Creature from the Black Lagoon; Horror, USA, 1954; D: Jack Arnold, S: Richard Carlson, Julia Adams, Richard Denning, Antonio Moreno, Whit Bissell
A narrator tells how God created Earth and various creatures. Some expedition crew finds a fossilised arm of an unknown water monster in the Amazon rain forest and starts a sensation. Dr. Reed and his crew set sail in a ship towards a mysterious black lagoon and there truly find a living example, but it falls in love with the female crew member, Mrs. Kay. After the monster kills four crew members by attacking the ship, it gets caught, placed in a cage and brought to a laboratory. But it escapes and again dives in the river.
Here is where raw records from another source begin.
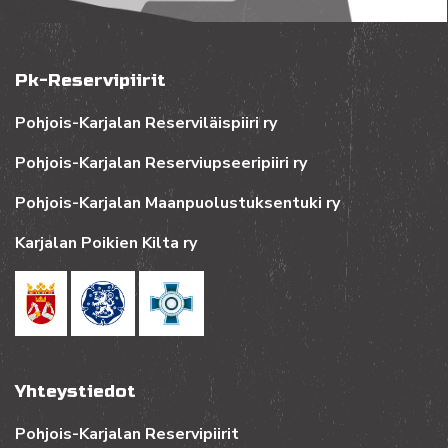
Pk-Reservipiirit
Pohjois-Karjalan Reserviläispiiri ry
Pohjois-Karjalan Reserviupseeripiiri ry
Pohjois-Karjalan Maanpuolustuksentuki ry
Karjalan Poikien Kilta ry
Yhteystiedot
Pohjois-Karjalan Reservipiirit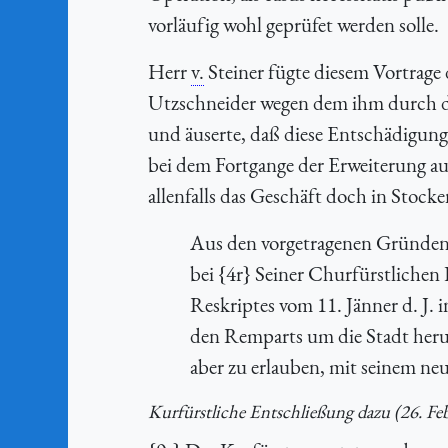
vorläufig wohl geprüfet werden solle.
Herr
v.
Steiner fügte diesem Vortrag
Utzschneider wegen dem ihm durch di
und äuserte, daß diese Entschädigung
bei dem Fortgange der Erweiterung auf
allenfalls das Geschäft doch in Stocke
Aus den vorgetragenen Gründen 
bei {4r} Seiner Churfürstlichen
Reskriptes vom 11. Jänner d. J. 
den Remparts um die Stadt her
aber zu erlauben, mit seinem ne
Kurfürstliche Entschließung dazu (26. Fe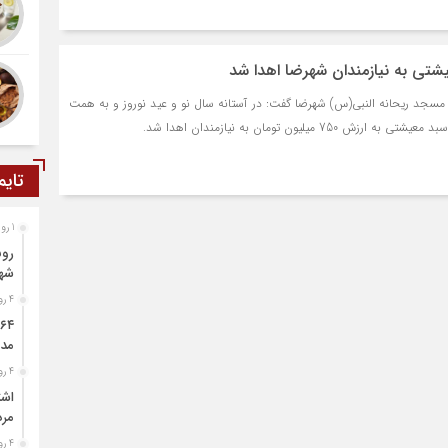
مسجد ریحانه النبی(س) شهرضا گفت: در آستانه سال نو و عید نوروز و به همت
تایم
1 روز قبل
رون
شه
4 روز قبل
مدد
4 روز قبل
اشت
مرد
4 روز قبل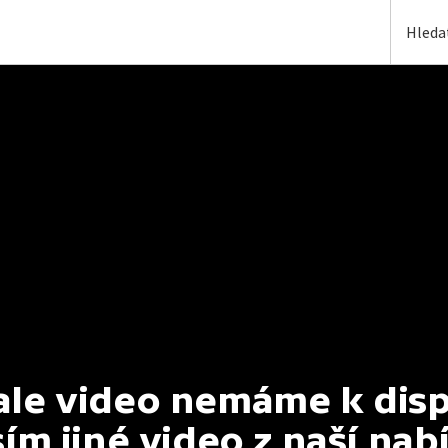
e video nemáme k dispoz
ím jiné video z naší nab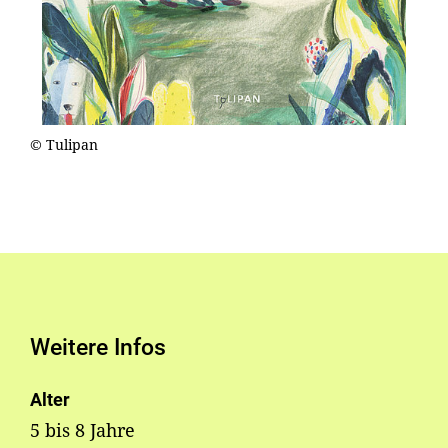
© Tulipan
Weitere Infos
Alter
5 bis 8 Jahre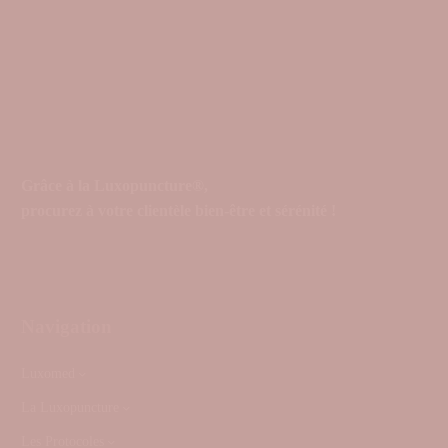
Grâce à la Luxopuncture®,
procurez à votre clientèle bien-être et sérénité !
Navigation
Luxomed
La Luxopuncture
Les Protocoles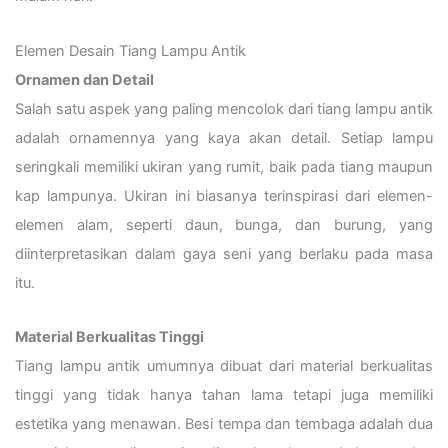
Elemen Desain Tiang Lampu Antik
Ornamen dan Detail
Salah satu aspek yang paling mencolok dari tiang lampu antik
adalah ornamennya yang kaya akan detail. Setiap lampu
seringkali memiliki ukiran yang rumit, baik pada tiang maupun
kap lampunya.
Ukiran ini biasanya terinspirasi dari elemen-
elemen alam, seperti daun, bunga, dan burung, yang
diinterpretasikan dalam gaya seni yang berlaku pada masa
itu.
Material Berkualitas Tinggi
Tiang lampu antik umumnya dibuat dari material berkualitas
tinggi yang tidak hanya tahan lama tetapi juga memiliki
estetika yang menawan.
Besi tempa dan tembaga adalah dua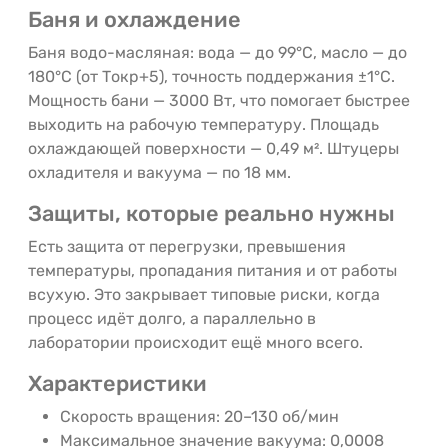
Баня и охлаждение
Баня водо-масляная: вода — до 99°C, масло — до
180°C (от Tокр+5), точность поддержания ±1°C.
Мощность бани — 3000 Вт, что помогает быстрее
выходить на рабочую температуру. Площадь
охлаждающей поверхности — 0,49 м². Штуцеры
охладителя и вакуума — по 18 мм.
Защиты, которые реально нужны
Есть защита от перегрузки, превышения
температуры, пропадания питания и от работы
всухую. Это закрывает типовые риски, когда
процесс идёт долго, а параллельно в
лаборатории происходит ещё много всего.
Характеристики
Скорость вращения: 20–130 об/мин
Максимальное значение вакуума: 0,0008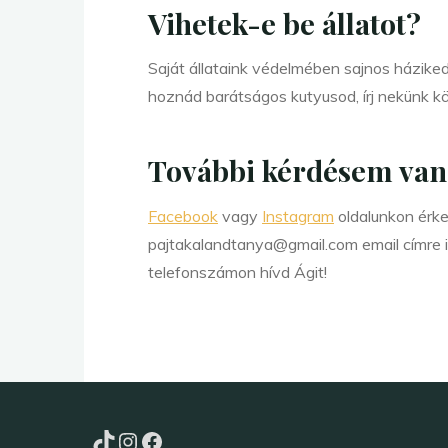
Vihetek-e be állatot?
Saját állataink védelmében sajnos házik
hoznád barátságos kutyusod, írj nekünk k
További kérdésem van,
Facebook
vagy
Instagram
oldalunkon érke
pajtakalandtanya@gmail.com email címre i
telefonszámon hívd Ágit!
TikTok
Instagram
Facebook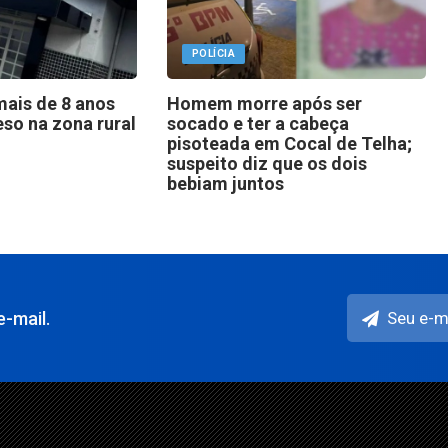
POLÍCIA
ais de 8 anos
Homem morre após ser
eso na zona rural
socado e ter a cabeça
pisoteada em Cocal de Telha;
suspeito diz que os dois
bebiam juntos
-mail.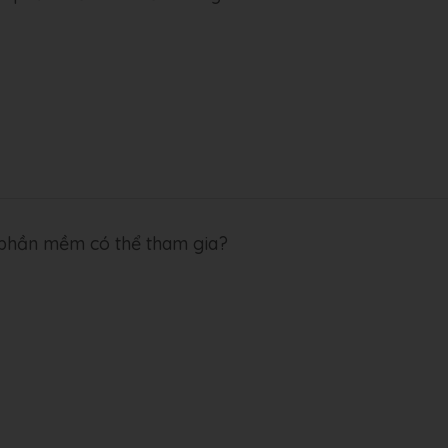
n phần mềm có thể tham gia?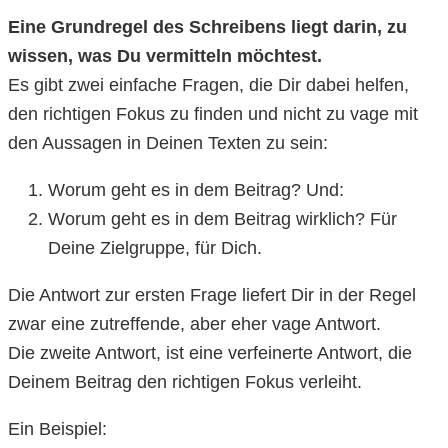
Eine Grundregel des Schreibens liegt darin, zu
wissen, was Du vermitteln möchtest.
Es gibt zwei einfache Fragen, die Dir dabei helfen,
den richtigen Fokus zu finden und nicht zu vage mit
den Aussagen in Deinen Texten zu sein:
Worum geht es in dem Beitrag? Und:
Worum geht es in dem Beitrag wirklich? Für
Deine Zielgruppe, für Dich.
Die Antwort zur ersten Frage liefert Dir in der Regel
zwar eine zutreffende, aber eher vage Antwort.
Die zweite Antwort, ist eine verfeinerte Antwort, die
Deinem Beitrag den richtigen Fokus verleiht.
Ein Beispiel: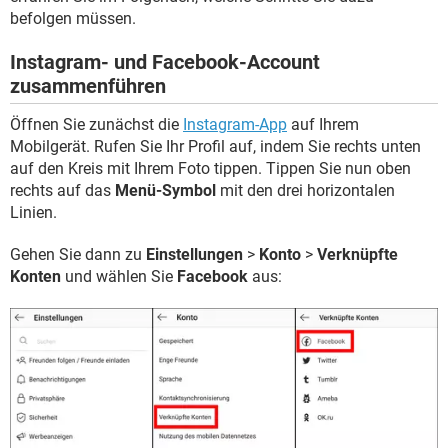
befolgen müssen.
Instagram- und Facebook-Account
zusammenführen
Öffnen Sie zunächst die
Instagram-App
auf Ihrem
Mobilgerät. Rufen Sie Ihr Profil auf, indem Sie rechts unten
auf den Kreis mit Ihrem Foto tippen. Tippen Sie nun oben
rechts auf das
Menü-Symbol
mit den drei horizontalen
Linien.
Gehen Sie dann zu
Einstellungen
>
Konto
>
Verknüpfte
Konten
und wählen Sie
Facebook
aus: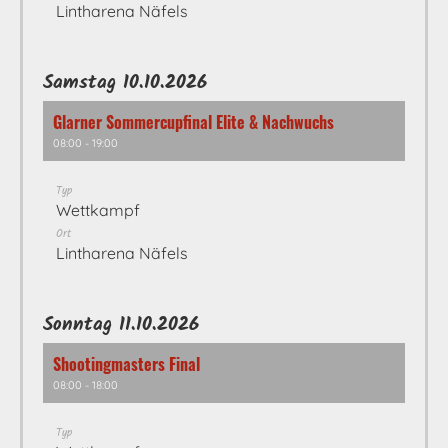
Lintharena Näfels
Samstag 10.10.2026
Glarner Sommercupfinal Elite & Nachwuchs
08:00 - 19:00
Typ
Wettkampf
Ort
Lintharena Näfels
Sonntag 11.10.2026
Shootingmasters Final
08:00 - 18:00
Typ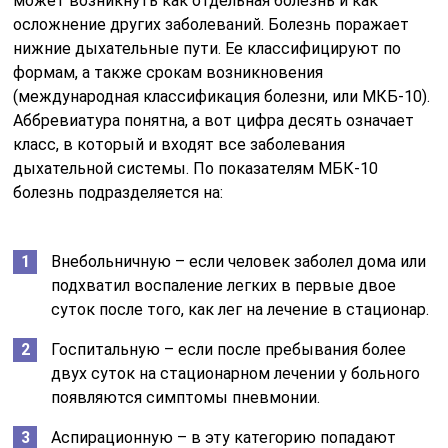
может возникнуть как отдельная болезнь и как
осложнение других заболеваний. Болезнь поражает
нижние дыхательные пути. Ее классифицируют по
формам, а также срокам возникновения
(международная классификация болезни, или МКБ-10).
Аббревиатура понятна, а вот цифра десять означает
класс, в который и входят все заболевания
дыхательной системы. По показателям МБК-10
болезнь подразделяется на:
Внебольничную – если человек заболел дома или
подхватил воспаление легких в первые двое
суток после того, как лег на лечение в стационар.
Госпитальную – если после пребывания более
двух суток на стационарном лечении у больного
появляются симптомы пневмонии.
Аспирационную – в эту категорию попадают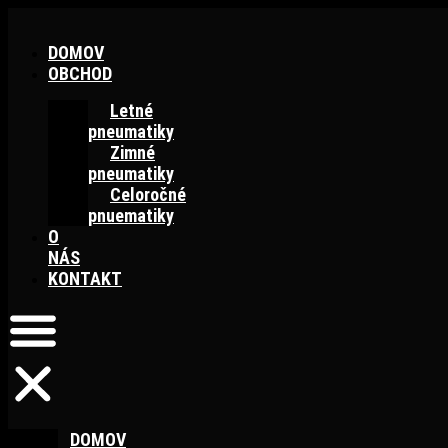
Preskočiť
na
DOMOV
obsah
OBCHOD
Letné
pneumatiky
Zimné
pneumatiky
Celoročné
pnuematiky
O
NÁS
KONTAKT
DOMOV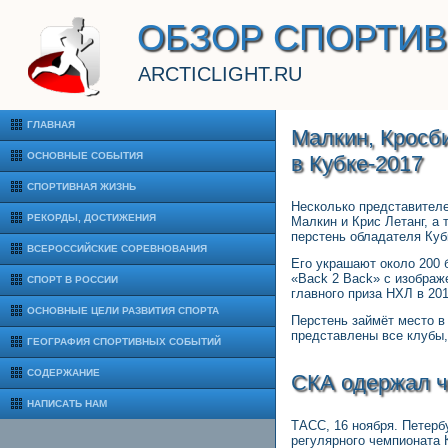
ОБЗОР СПОРТИ
ARCTICLIGHT.RU
ГЛАВНАЯ
Малкин, Кросби
ОСНОВНЫЕ СОБЫТИЯ
в Кубке-2017
СПОРТИВНАЯ ЖИЗНЬ
Несколько представителе
РЕКОРДЫ, ДОСТИЖЕНИЯ
Малкин и Крис Летанг, а
перстень обладателя Куб
ВСЕРОССИЙСКИЕ СОРЕВНОВАНИЯ
Его украшают около 200 
«Back 2 Back» с изображ
СПОРТ В РОССИИ
главного приза НХЛ в 201
ОСНОВНЫЕ ЦЕЛИ РАЗВИТИЯ СПОРТА
Перстень займёт место в
представлены все клубы,
ГЕОГРАФИЯ СПОРТИВНЫХ СОБЫТИЙ
СОДЕРЖАНИЕ
СКА одержал ч
НАПИСАТЬ НАМ
ТАСС, 16 ноября. Петерб
регулярного чемпионата 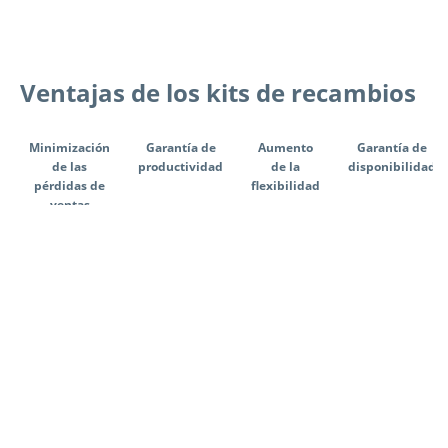
Ventajas de los kits de recambios
Tab Navigation
Minimización
Garantía de
Aumento
Garantía de
de las
productividad
de la
disponibilidad
pérdidas de
flexibilidad
ventas
Minimización de las pérdidas de ventas
Cliente
Hola, equipo de Kardex. Tengo una
pregunta. Si se produce un fallo en una
máquina, para nosotros es
fundamental poder pedir y recibir los
recambios rápidamente. El plazo de
entrega es esencial, ya que la
interrupción de las operaciones podría
hacernos perder ventas. ¿Qué podemos
hacer?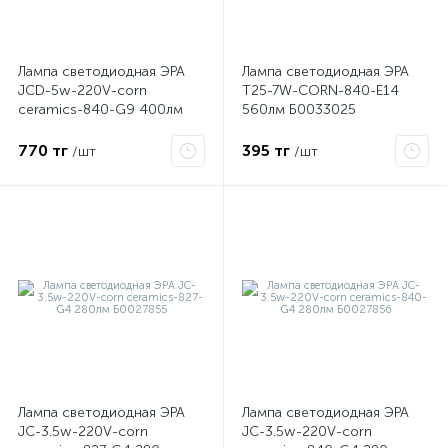
ые
Лампа светодиодная ЭРА
Лампа светодиодная ЭРА
JCD-5w-220V-corn
T25-7W-CORN-840-E14
ceramics-840-G9 400лм
560лм Б0033025
Б0027864
770 тг
395 тг
/шт
/шт
Лампа светодиодная ЭРА
Лампа светодиодная ЭРА
JC-3.5w-220V-corn
JC-3.5w-220V-corn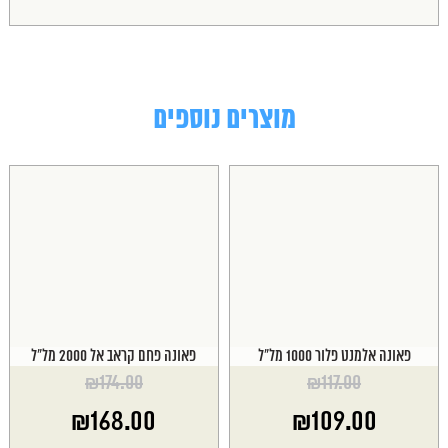
מוצרים נוספים
פאונה אלמנט פלור 1000 מל"ל
פאונה פחם קראב אל 2000 מל"ל
₪
174.00
₪
117.00
המחיר
המחיר
₪
168.00
₪
109.00
המקורי
המקורי
היה:
היה: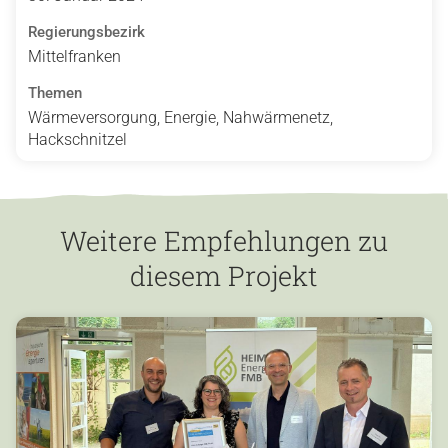
Regierungsbezirk
Mittelfranken
Themen
Wärmeversorgung, Energie, Nahwärmenetz,
Hackschnitzel
Weitere Empfehlungen zu
diesem Projekt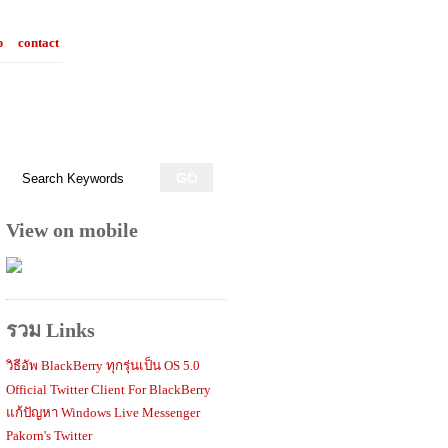
p
contact
View on mobile
รวม Links
วิธีอัพ BlackBerry ทุกรุ่นเป็น OS 5.0
Official Twitter Client For BlackBerry
แก้ปัญหา Windows Live Messenger
Pakorn's Twitter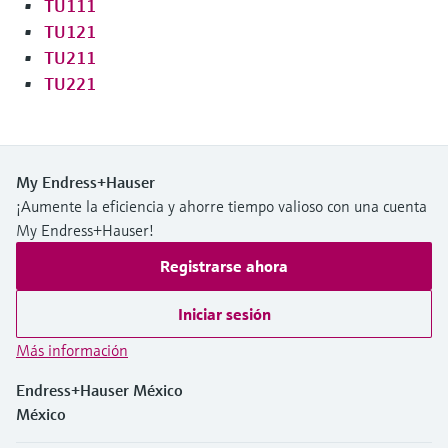
TU111
TU121
TU211
TU221
My Endress+Hauser
¡Aumente la eficiencia y ahorre tiempo valioso con una cuenta
My Endress+Hauser!
Registrarse ahora
Iniciar sesión
Más información
Endress+Hauser México
México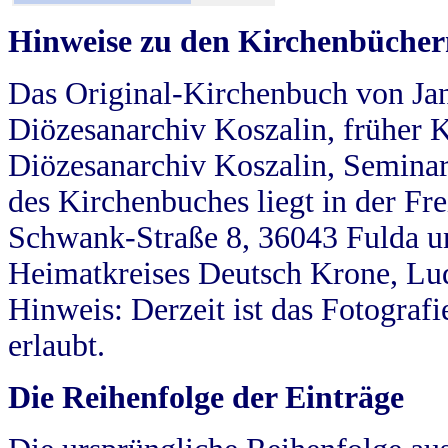
Hinweise zu den Kirchenbücher
Das Original-Kirchenbuch von Jan
Diözesanarchiv Koszalin, früher Kö
Diözesanarchiv Koszalin, Seminar
des Kirchenbuches liegt in der Fr
Schwank-Straße 8, 36043 Fulda u
Heimatkreises Deutsch Krone, Lu
Hinweis: Derzeit ist das Fotograf
erlaubt.
Die Reihenfolge der Einträge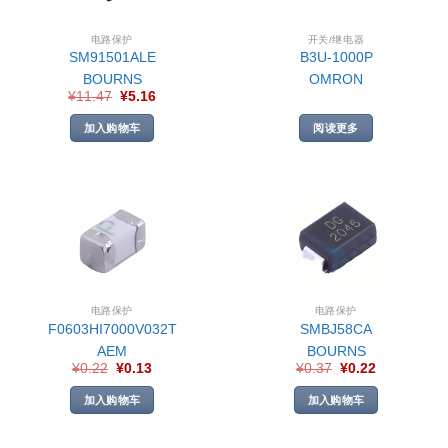
电路保护
开关/继电器
SM91501ALE
B3U-1000P
BOURNS
OMRON
¥
11.47
¥
5.16
加入购物车
阅读更多
电路保护
电路保护
F0603HI7000V032T
SMBJ58CA
AEM
BOURNS
¥
0.22
¥
0.13
¥
0.37
¥
0.22
加入购物车
加入购物车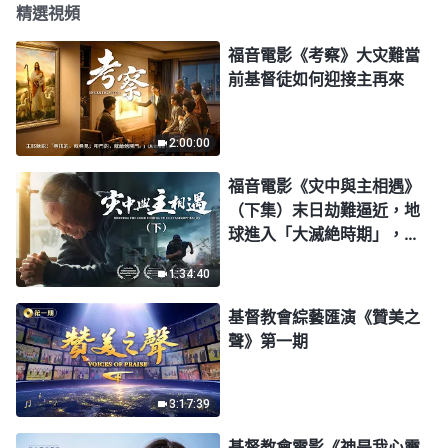
精選視頻
福音電影《考察》大灾難當
前基督徒如何迎接主再來
2:00:00
福音電影《灾中與主相遇》
（下集）末日劫難逼近，地
球進入「大滅絶時期」，人
類進入倒計時，你準備好逃
1:34:40
生了嗎？
基督教會綜藝匯演《贊美之
聲》第一期
3:17:39
基督教會電影《神是我心靈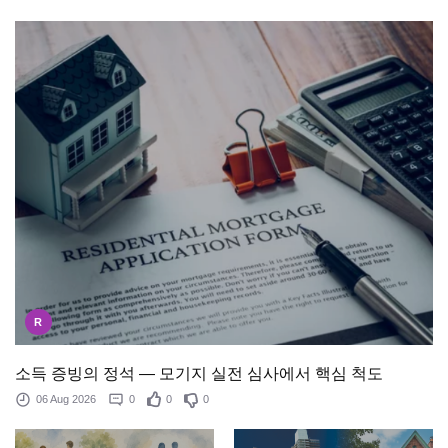
R
소득 증빙의 정석 — 모기지 실전 심사에서 핵심 척도
06 Aug 2026
0
0
0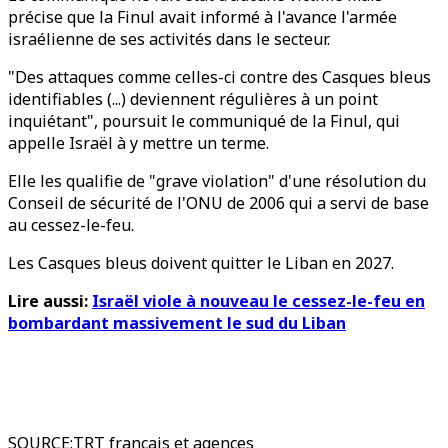
précise que la Finul avait informé à l'avance l'armée
israélienne de ses activités dans le secteur.
"Des attaques comme celles-ci contre des Casques bleus
identifiables (...) deviennent régulières à un point
inquiétant", poursuit le communiqué de la Finul, qui
appelle Israël à y mettre un terme.
Elle les qualifie de "grave violation" d'une résolution du
Conseil de sécurité de l'ONU de 2006 qui a servi de base
au cessez-le-feu.
Les Casques bleus doivent quitter le Liban en 2027.
Lire aussi:
Israël viole à nouveau le cessez-le-feu en
bombardant massivement le sud du Liban
SOURCE
:
TRT français et agences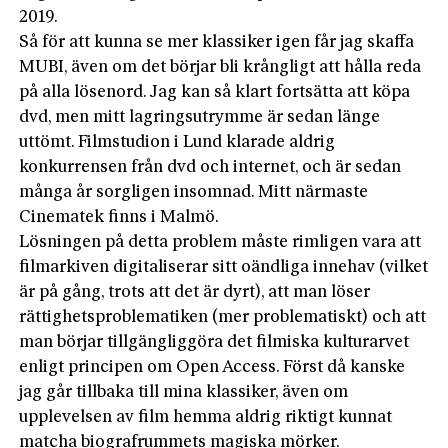
2019.
Så för att kunna se mer klassiker igen får jag skaffa
MUBI, även om det börjar bli krångligt att hålla reda
på alla lösenord. Jag kan så klart fortsätta att köpa
dvd, men mitt lagringsutrymme är sedan länge
uttömt. Filmstudion i Lund klarade aldrig
konkurrensen från dvd och internet, och är sedan
många år sorgligen insomnad. Mitt närmaste
Cinematek finns i Malmö.
Lösningen på detta problem måste rimligen vara att
filmarkiven digitaliserar sitt oändliga innehav (vilket
är på gång, trots att det är dyrt), att man löser
rättighetsproblematiken (mer problematiskt) och att
man börjar tillgängliggöra det filmiska kulturarvet
enligt principen om Open Access. Först då kanske
jag går tillbaka till mina klassiker, även om
upplevelsen av film hemma aldrig riktigt kunnat
matcha biografrummets magiska mörker.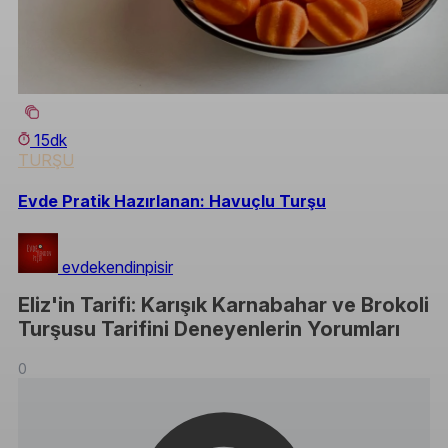
15dk
TURŞU
Evde Pratik Hazırlanan: Havuçlu Turşu
evdekendinpisir
Eliz'in Tarifi: Karışık Karnabahar ve Brokoli
Turşusu Tarifini Deneyenlerin Yorumları
0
When it kidnaps Kay, David follows and shoots it, after which it dies in the river.
Trashy B-film "The Creature from Black Lagoon" is a sufficient and slightly banal horror from the specialist of that genre, Jack Arnold, and it's far inferior to his later achievement "Tarantula", and especially towards such classics like "King Kong". The actor in the costume of the only monster in the story, a humanoid like Amphibian, isn't convincing, while nobody cared that much for characters that end up turning into underused supernumerary extras stripped from any kind of spark or opulence, while there are also illogical situations present (if the Creature is afraid of the light, why does it attack during the day?). Naive ways of trying to establish the scary mood (somebody suddenly touches David's shoulder, but then it turns out it's just his friend) are dated, just like the whole film, while the flick ends hastily as soon as the Creature gets killed. True, the actors are solid, but quite frankly, the movie simply doesn't have much to show, thus one can't write that much about it, which is sad considering the plot about a monster falling in love with a woman had potentials, as it was shown in such films like "The Beauty and the Beast".